Jul 27, 2016 6:00 PM
Minister: Bavaria bomber in online chat before attack
The Associated Press
BERLIN (AP) — A 27-year-old Syrian asylum-seeker who blew himself up in the southern German town of Ansbach was chatting online with a still-unidentified person immediately before the explosion, Bavaria's interior minister said Wednesday.
Attacker Mohammed Daleel died and 15 people were wounded when his bomb exploded outside a wine bar Sunday night after he was denied entry to a nearby open-air concert because he didn't have a ticket.
"There was apparently an immediate contact with someone who had a significant influence on this attack," state Interior Minister Joachim Herrmann said on the sidelines of a party meeting in Bavaria, news agency dpa reported.
It wasn't clear whether Daleel was in contact with the Islamic State group or where the other person in the chat was, Herrmann said. He said investigators checking the assailant's cellphone came across the "intensive chat" and that "the chat appears to end immediately before the attack."
"Because of witness testimony on what happened and also the course of the chat, there are indeed questions about whether he intended to set off the bomb at that moment," Herrmann said.
On Tuesday night, the online magazine of the Islamic State group said the attacker spent months planning the attack, once even hiding his homemade bomb in his room in a state-supported asylum shelter moments before a police raid.
The weekly Al-Nabaa magazine's report added that Daleel had fought in Iraq and Syria with a branch of al-Qaida and the IS group before arriving in Germany as an asylum-seeker two years ago.
Herrmann said a roll of 50-euro ($55) notes was found on the attacker. It's unclear where the money came from — but it is "unlikely that it could have been paid for solely from what an asylum-seeker in Germany gets in the way of pocket money." He didn't disclose the total value of the cash.
The Ansbach explosion was the last of four attacks in Germany in a week, two of which were claimed by IS. Islamic extremism wasn't the motive in the other two — including the deadliest, Friday's shooting in Munich in which nine people were killed.
The German government said President Barack Obama offered his sympathy to Chancellor Angela Merkel over the attacks in a phone call Wednesday.
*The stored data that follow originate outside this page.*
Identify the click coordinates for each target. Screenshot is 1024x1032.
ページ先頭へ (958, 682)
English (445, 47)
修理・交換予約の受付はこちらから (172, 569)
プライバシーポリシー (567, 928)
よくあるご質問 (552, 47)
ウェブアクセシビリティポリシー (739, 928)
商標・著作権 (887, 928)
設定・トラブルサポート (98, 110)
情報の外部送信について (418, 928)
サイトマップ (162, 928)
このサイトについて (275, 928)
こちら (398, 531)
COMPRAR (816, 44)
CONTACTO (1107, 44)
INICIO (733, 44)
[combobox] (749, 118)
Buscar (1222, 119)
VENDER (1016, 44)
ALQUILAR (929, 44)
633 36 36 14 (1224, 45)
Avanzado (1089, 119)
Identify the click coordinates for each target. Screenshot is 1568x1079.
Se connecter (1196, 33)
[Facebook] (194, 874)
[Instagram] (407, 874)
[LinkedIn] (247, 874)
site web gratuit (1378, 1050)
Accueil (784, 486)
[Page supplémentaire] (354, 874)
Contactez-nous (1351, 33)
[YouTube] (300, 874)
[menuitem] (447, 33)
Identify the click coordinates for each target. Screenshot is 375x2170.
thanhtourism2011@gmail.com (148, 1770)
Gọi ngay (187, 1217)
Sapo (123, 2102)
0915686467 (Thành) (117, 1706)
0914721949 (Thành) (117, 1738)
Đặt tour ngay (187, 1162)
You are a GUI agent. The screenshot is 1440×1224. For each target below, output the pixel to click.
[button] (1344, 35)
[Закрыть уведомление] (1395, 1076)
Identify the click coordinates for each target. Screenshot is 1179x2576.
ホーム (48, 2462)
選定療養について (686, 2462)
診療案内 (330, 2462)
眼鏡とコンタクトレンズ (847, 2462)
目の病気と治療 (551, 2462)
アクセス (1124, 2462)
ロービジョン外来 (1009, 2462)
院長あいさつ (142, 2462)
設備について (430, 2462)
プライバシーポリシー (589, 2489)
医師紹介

Both stressed their will to continue fighting international terrorism together and with determination, the government said.
On Wednesday night, German police said they raided a mosque believed to be a "hot spot" for Islamic extremists and the interior ministry of Lower Saxony state said the apartments of eight leading members of the Islamic group were also searched.
The attacks have brought Merkel's policy of welcoming refugees — more than 1 million last year — under renewed criticism.
A senior figure in the nationalist Alternative for Germany party, which has no seats in the national parliament but saw its popularity surge after last year's migrant influx, suggested Wednesday that there should be "a halt to immigration for Muslims to Germany" until all asylum seekers now in the country have been registered, checked and had their applications processed.
"For security reasons, we can no longer afford to allow yet more Muslims to immigrate to Germany without control," Alexander Gauland, a deputy party leader, said in a statement. "There are terrorists among the Muslims who immigrated illegally and their number is rising constantly."
But Interior Ministry spokesman Johannes Dimroth said that "for some time" all new arrivals have been registered and checked against security databases.
As for whether people could be treated differently depending on their religion, "as I understand it that simply would be incompatible with our understanding of freedom of religion," he said.
Conservative lawmakers have called for an increased police presence, better surveillance and background checks of migrants — and new strategies to deport criminal asylum-seekers more easily.
Al Nabaa's Arabic-language report on the attacker said he initially fought against government forces with al-Qaida's branch in Syria before pledging alliance to IS in 2013. He also helped the group with its propaganda efforts, setting up pro-IS accounts online.
In Germany, he started making the bomb, a process that took three months, al Nabaa wrote.
IS earlier claimed the Ansbach attack, publishing a video it said was of Daleel pledging allegiance to the group and vowing that Germany's people "won't be able to sleep peacefully anymore." It appears to be the same video as the one found by German investigators on the suicide bomber's phone.
Daleel unsuccessfully sought asylum in Germany and was awaiting deportation to Bulgaria.
The bloodshed in Germany began July 18, when a 17-year-old from Afghanistan wielding an ax attacked passengers on a train near Wuerzburg, wounding five people before he was shot to death by police. IS claimed responsibility.
German train operator Deutsche Bahn said Wednesday it would invest heavily in increased security and hire hundreds of security staff to control trains and train stations across the country.
The city of Munich said it is re-evaluating security for the annual Oktoberfest and is considering banning backpacks from the popular beer fest.
This story has been corrected to show that the bomb exploded outside, not in the bar. Mroue reported from Beirut, Lebanon. Geir Moulson contributed from Berlin.